BoJ cuts growth, inflation view as Japanese economy stalls

The Bank of Japan on Friday cut its growth outlook and pushed back the timeline for a key inflation target, but held off fresh easing even as Tokyo's blueprint for reviving the world's number-three economy falters.

The central bank's chief left the door open to more stimulus, however, and said there was "no limit" to what policymakers could do.

Japan is teetering on the edge of recession in the face of slowing growth in China and shaky global economy, while weak inflation and consumer spending at home have also helped slam the brakes on growth.

Some analysts had predicted the Bank of Japan would expand its massive 80 trillion yen ($930 billion) annual asset-buying scheme, launched more than two years ago to kickstart growth and drag prices out of a decades-long downward spiral.

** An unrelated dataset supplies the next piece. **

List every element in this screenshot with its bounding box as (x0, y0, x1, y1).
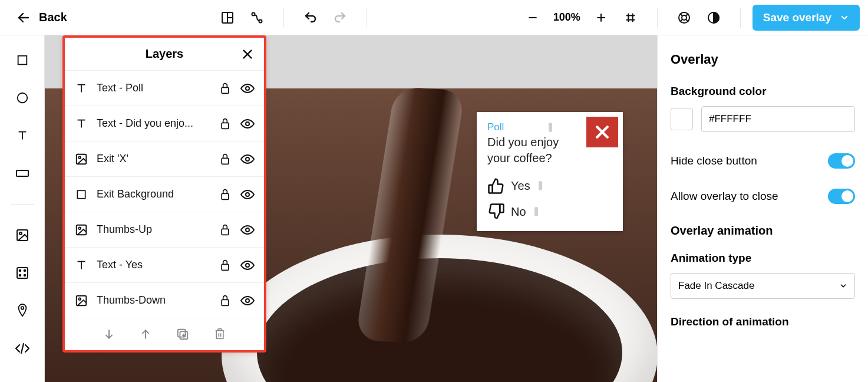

But it stood pat on Friday - despite concerns the economy shrank in the three months through September for the second consecutive quarter - and hours later underscored the problems it faces by cutting its growth and inflation predictions.

The central bank said it now expected growth to come in at 1.2 % in the fiscal year to March 2016, down from an earlier 1.7 % projection.

It also forecast it would reach its 2% inflation target in the six months ending March 2017 - half a year later than previously expected.

Some analysts said it was only a matter of time before the BoJ has to ramp up its stimulus again, possibly at its next meeting in mid-November, when official July-October growth figures are published.

"They could move after the next meeting - expectations for more easing aren't going away," said Mitsuo Shimizu, deputy general manager of Japan Asia Securities Group.

The BoJ's fresh forecasts highlight Japan's fading prospects and underscore how the central bank's war on deflation has been tougher than hoped.

The vast monetary easing is a cornerstone of Prime Minister Shinzo Abe's pro-spending growth blitz, dubbed "Abenomics", which has faltered after initially setting off a stock market rally and weakening the yen, giving a lift to corporate profits.

But Abe has struggled to cut red tape and shake up the regulated economy, with the wider impact of his programme being limited.

Central bank chief Haruhiko Kuroda has repeatedly insisted that the plan is on course a year after the bank shocked markets by expanding the programme to its current level.

On Friday, he acknowledged that salaries were not rising as much as expected, but insisted that a plunge in crude oil prices was the main culprit slowing down the BoJ's inflation goals.

"We'll adjust policy without hesitation with additional easing or whatever else - I don't see any limit to our policy options," he told reporters.

Also Friday, government data showed core consumer prices - excluding food - contracted 0.1% in September from a year ago, the month after posting its first price decline since 2013.

While falling or stagnant prices may seem like a good thing for consumers, they tend to put people off buying goods and that, in turn, hurts firms which roll back their new investment and hiring.

Household spending also fell last month, in a sign that efforts to turn around Japan's so-called "deflationary mindset" were struggling.

"The BoJ's monetary accommodation over the past two and a half years has had only a limited impact on Japan's growth and inflation," said Kiichi Murashima, chief economist at Citigroup in Japan.

"Policymakers had expected a much larger impact on the economy... And the deterioration in the global economic outlook, including developments in China, will likely make Japanese companies more cautious about expanding business investment and raising wages," he added.

A sales tax rise last year - aimed at taming Japan's huge national debt - also hammered consumer spending, denting demand for products made by firms that are also facing slowing growth overseas.